Villeneuve may have been throwing a bone to the Deck-a-Rep crowd with that line, but everything he shows us indicates that Deckard is human. The best example was the scene where Deckard’s hideout is under attack. Alleged replicant Deckard runs through a door, while actual replicant K simply crashes through a wall.

Sorry about the wrong name on the musical score. It was Vangelis not Svangali. Brain fart, whatever.

If the boy twin was a ruse, it would make sense. Confuse the search if someone finds the DNA.

I loved it.

I think this demonstrates something about what really makes me love a movie (or book): world-building. I can forgive anything with regards to plot or acting if they manage to put together an intriguing universe. Fortunately, BR49 had a perfectly serviceable plot, but that’s not what I was watching.

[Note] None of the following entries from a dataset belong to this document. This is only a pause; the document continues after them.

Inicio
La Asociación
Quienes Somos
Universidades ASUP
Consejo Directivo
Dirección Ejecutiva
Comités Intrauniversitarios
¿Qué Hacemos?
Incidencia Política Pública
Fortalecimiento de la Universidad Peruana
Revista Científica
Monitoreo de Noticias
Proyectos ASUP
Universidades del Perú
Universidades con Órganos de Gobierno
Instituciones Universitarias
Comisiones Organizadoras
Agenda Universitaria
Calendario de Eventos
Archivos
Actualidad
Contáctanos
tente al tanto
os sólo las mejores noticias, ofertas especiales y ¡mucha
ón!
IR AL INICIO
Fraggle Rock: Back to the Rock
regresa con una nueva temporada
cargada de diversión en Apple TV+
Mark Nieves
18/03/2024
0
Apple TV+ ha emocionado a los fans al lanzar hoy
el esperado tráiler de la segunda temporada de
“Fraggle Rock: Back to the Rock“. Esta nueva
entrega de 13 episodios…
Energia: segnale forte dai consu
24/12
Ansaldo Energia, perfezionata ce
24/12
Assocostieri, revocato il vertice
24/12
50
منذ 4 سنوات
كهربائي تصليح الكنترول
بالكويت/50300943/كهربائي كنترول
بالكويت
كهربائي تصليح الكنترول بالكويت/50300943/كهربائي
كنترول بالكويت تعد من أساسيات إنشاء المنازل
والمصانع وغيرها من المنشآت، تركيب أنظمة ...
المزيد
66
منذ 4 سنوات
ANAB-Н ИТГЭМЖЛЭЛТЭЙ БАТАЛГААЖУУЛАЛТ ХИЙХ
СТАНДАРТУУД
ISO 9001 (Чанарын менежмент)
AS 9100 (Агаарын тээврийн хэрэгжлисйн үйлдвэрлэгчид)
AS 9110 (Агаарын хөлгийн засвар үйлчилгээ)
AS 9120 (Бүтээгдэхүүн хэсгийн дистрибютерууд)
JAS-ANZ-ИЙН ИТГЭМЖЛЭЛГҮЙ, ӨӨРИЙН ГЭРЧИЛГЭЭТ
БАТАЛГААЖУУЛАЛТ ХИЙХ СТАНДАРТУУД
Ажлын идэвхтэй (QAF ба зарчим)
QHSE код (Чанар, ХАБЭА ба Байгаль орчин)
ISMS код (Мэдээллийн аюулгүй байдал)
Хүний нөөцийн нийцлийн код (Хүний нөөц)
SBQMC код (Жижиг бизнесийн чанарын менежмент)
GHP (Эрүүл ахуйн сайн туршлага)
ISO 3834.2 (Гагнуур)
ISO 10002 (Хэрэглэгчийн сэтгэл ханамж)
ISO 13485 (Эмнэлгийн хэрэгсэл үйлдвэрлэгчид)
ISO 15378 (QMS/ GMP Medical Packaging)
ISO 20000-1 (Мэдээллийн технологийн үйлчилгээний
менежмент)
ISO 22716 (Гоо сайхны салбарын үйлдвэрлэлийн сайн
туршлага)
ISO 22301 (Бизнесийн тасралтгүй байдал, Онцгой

The universe was like all the best parts from the original BR, the Fallout games, and Her. I so want a game set in this universe.

And it is, indeed, an alternate universe where Atari and Pan-Am are still around, as is the USSR, and a dirty bomb went off in Vegas. We didn’t manage to stop climate change in time so LA is surrounded by seawalls. And so many other little things.

I’m certain I missed half the little details like this, so I must see it again.

There was no twin. When they hid Rachel’s kid in the orphanage, rather than put the kid’s own DNA scan into the system where someone looking for Rachel might find it, they copied some other kids scan. There was no relation between the kid whose scan they copied, and Rachel’s child.

I thought the original was dreadfully boring, and I say that as someone who generally likes slow moving sci-fi movies. I also saw it when I was older, decades after it came out. Also, there’s so many versions out there, I don’t know which one people actually like. I saw the Director’s Cut, not the Final Cut.

2049 is better than the original. The world feels just as convincing and I like that they let us chew on the scenery still, but the plot and the character interactions aren’t dull. I loved the whole character of Joi, and I liked the extended hologram-hooker-overlay scene. I loved the scene with Dave Bautista. I loved the orphanage in San Diego. I loved the idea of K piecing together where his memory came from, and the whole idea of the Replicant lovechild becoming a memory maker was pretty solid.

That said, I know exactly what I’d cut. First of all, I’d firebomb Sony headquarters and never let them make another movie again. The product placement is distracting, as are all of the moments where you realize that the artistic vision is being compromised for foreign market sales. Not that I have anything against Chinese writing being in a futuristic depiction of California, but my brain knows why it’s there, and it’s not because the director thought it elevated the movie. Likewise the Sony branded jukebox, the Peugot logos on the flying trikes, the carefully framed shots of the Johnny Walker bottles… ugh. Just stop it Sony.

Then I’d cut Jared Leto and Harrison Ford out of the movie altogether. This story stands on its own without the throwback to the original movie, and while I appreciate a good Sean Young lookalike, Deckard somehow having a picture of her in his Vegas penthouse didn’t feel authentic to me. The events of the original can stand on their own, there’s no reason to pretend like Deckard and Rachael were critical players in the future of a new mankind. Just let the past be the past. And the Jared Leto stuff just muddied up the plot with nonsensical motivations and boring conversations in oddly lit rooms. Don’t need any of that.

If you kill all ties between this movie and the original, remove the evil corporation stuff, you have a really solid 2 hours of world building with a streamlined, engaging plot. K is a detective, created in a lab to be a badass detective, who accepts his fate at having a digital girlfriend and following orders. But he begins to question his existence when he learns that Replicants can reproduce, and that he could possibly be this child that he’s looking for. And at the end, he learns that he’s not, but is OK with it because he’s part of a more important story. Roll credits.